The meeting illustrated the importance the ANC attaches to its network of continuous contact between black activists in South Africa and those living abroad.

The network functions largely uninterrupted despite constant efforts by South African security police to disrupt it with methods that include surveillance, detention and the seizure of passports of people who are in frequent contact with ANC headquarters in Lusaka, Zambia.

"This conference has been extremely important, not only to get out information about the {detained} children, but for maintaining contact between those inside and outside," Slovo said.

Mbeki said the conference was important because most of the ANC leadership's contact with the inside normally is with senior figures of big organizations, such as the United Democratic Front, a coalition of 700 antiapartheid groups, and the Congress of South African Trade Unions, when they travel abroad.

"This was unusual because it involved a lot of people at the grassroots level. For most of them, it was the first time they had seen us," said Mbeki, whose father, Goven, is serving a life sentence in South Africa for treason.

During the conference, it was disclosed that since July the ANC had rebuffed three attempts by emissaries of the South African government to set up secret meetings between an unidentified Cabinet minister and the banned organization. When the conference ended, the South African delegates met with Tambo.

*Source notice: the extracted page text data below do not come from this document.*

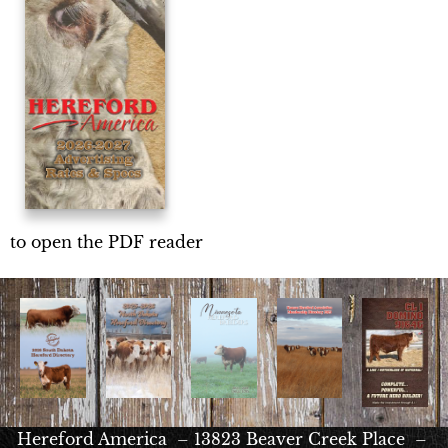
to open the PDF reader
Hereford America – 13823 Beaver Creek Place –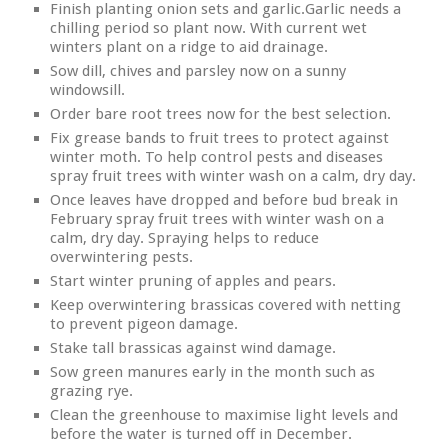
Finish planting onion sets and garlic.Garlic needs a
chilling period so plant now. With current wet
winters plant on a ridge to aid drainage.
Sow dill, chives and parsley now on a sunny
windowsill.
Order bare root trees now for the best selection.
Fix grease bands to fruit trees to protect against
winter moth. To help control pests and diseases
spray fruit trees with winter wash on a calm, dry day.
Once leaves have dropped and before bud break in
February spray fruit trees with winter wash on a
calm, dry day. Spraying helps to reduce
overwintering pests.
Start winter pruning of apples and pears.
Keep overwintering brassicas covered with netting
to prevent pigeon damage.
Stake tall brassicas against wind damage.
Sow green manures early in the month such as
grazing rye.
Clean the greenhouse to maximise light levels and
before the water is turned off in December.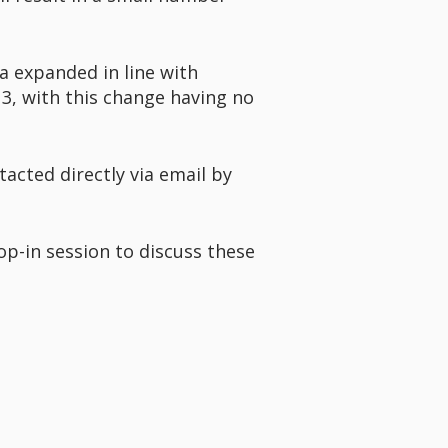
ea expanded in line with
3, with this change having no
acted directly via email by
op-in session to discuss these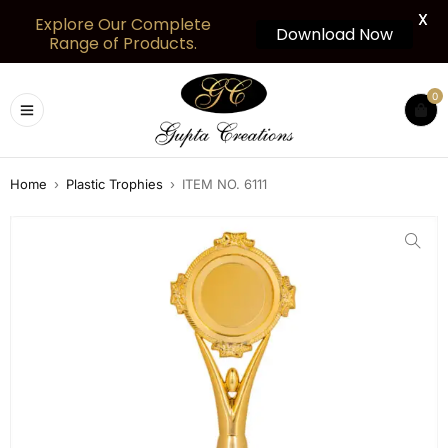
X
Explore Our Complete
Download Now
Range of Products.
0
Home
›
Plastic Trophies
›
ITEM NO. 6111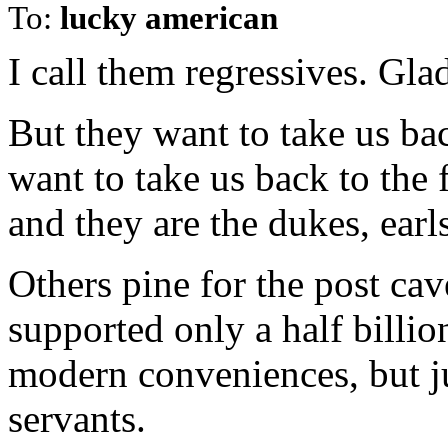
To:
lucky american
I call them regressives. Gla
But they want to take us ba
want to take us back to the 
and they are the dukes, earl
Others pine for the post ca
supported only a half billio
modern conveniences, but j
servants.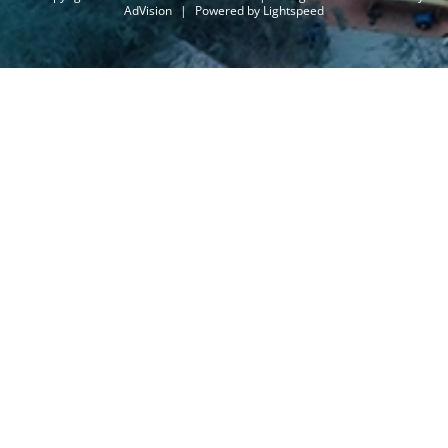
AdVision
|
Powered by Lightspeed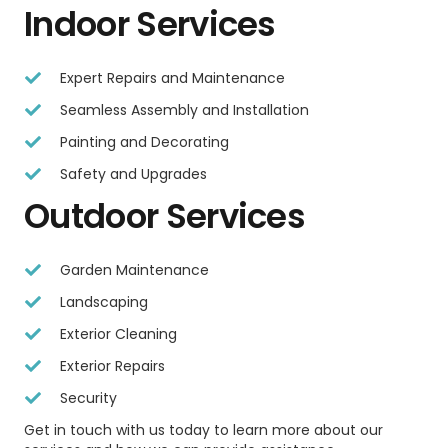
Indoor Services
Expert Repairs and Maintenance
Seamless Assembly and Installation
Painting and Decorating
Safety and Upgrades
Outdoor Services
Garden Maintenance
Landscaping
Exterior Cleaning
Exterior Repairs
Security
Get in touch with us today to learn more about our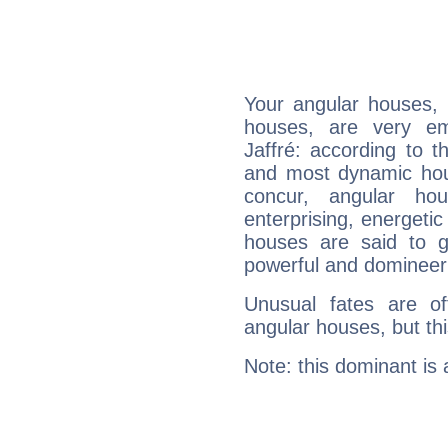
Your angular houses, 
houses, are very em
Jaffré: according to t
and most dynamic hous
concur, angular h
enterprising, energeti
houses are said to g
powerful and domineeri
Unusual fates are o
angular houses, but this
Note: this dominant is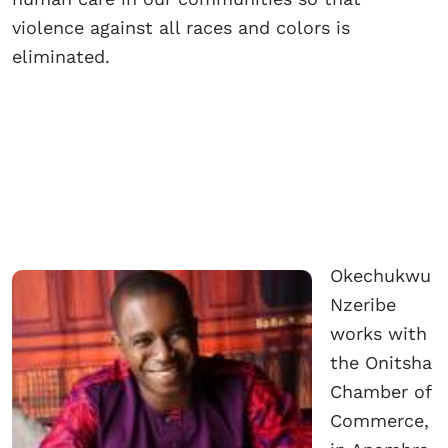
violence against all races and colors is
eliminated.
Okechukwu
Nzeribe
works with
the Onitsha
Chamber of
Commerce,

The meeting was closed to reporters, but two delegates who attended said Tambo, who earlier in a news conference had confirmed the South African overtures, said the ANC was holding to its position that it would not talk with Pretoria until conditions were met, including the release of imprisoned ANC leader Nelson Mandela and other political prisoners and the dismantling of the apartheid system of racial separation.

Tambo, according to one source, also addressed the controversial issue of "necklacing," the grisly slaying ritual in South Africa's black townships in which a gasoline-filled tire is placed around the neck of an accused collaborator and ignited.

According to one delegate, Tambo said press attention to "necklacing" had harmed the ANC's image and asked delegates to urge black militants not to use "that method."

Another delegate said Tambo simply reiterated that the ANC, while not explicitly condemning the practice, did not approve of it. That source said Tambo also urged the delegates to try to defuse fighting between such rival groups as the United Democratic Front and the black consciousness Azanian People's Organization.

Delegates also said Tambo stressed the importance of avoiding racial polarization in a postapartheid South Africa and urged ANC supporters to continue to try to establish a dialogue with liberal whites.

On the question of violence, Tambo is said to have told the delegates that in the case of Zimbabwe, the armed struggle did not end until negotiations between whites and blacks began. He suggested the same should hold true for South Africa.

ANC sources said the session with Tambo was important to the delegates because they will be able to report back authoritatively to their communities on the ANC leadership's current thinking on issues.

Since the leadership cannot visit South Africa, such meetings are one of the few ways that the ANC can get its message home, officials said.

Asked whether the South African government might not try to curtail such contacts by restricting the movements of antiapartheid activists, an ANC source said the danger exists, but at a cost to Pretoria.

"They have a problem. They have to project an image of being reasonable and seeking a dialogue," said the ANC source.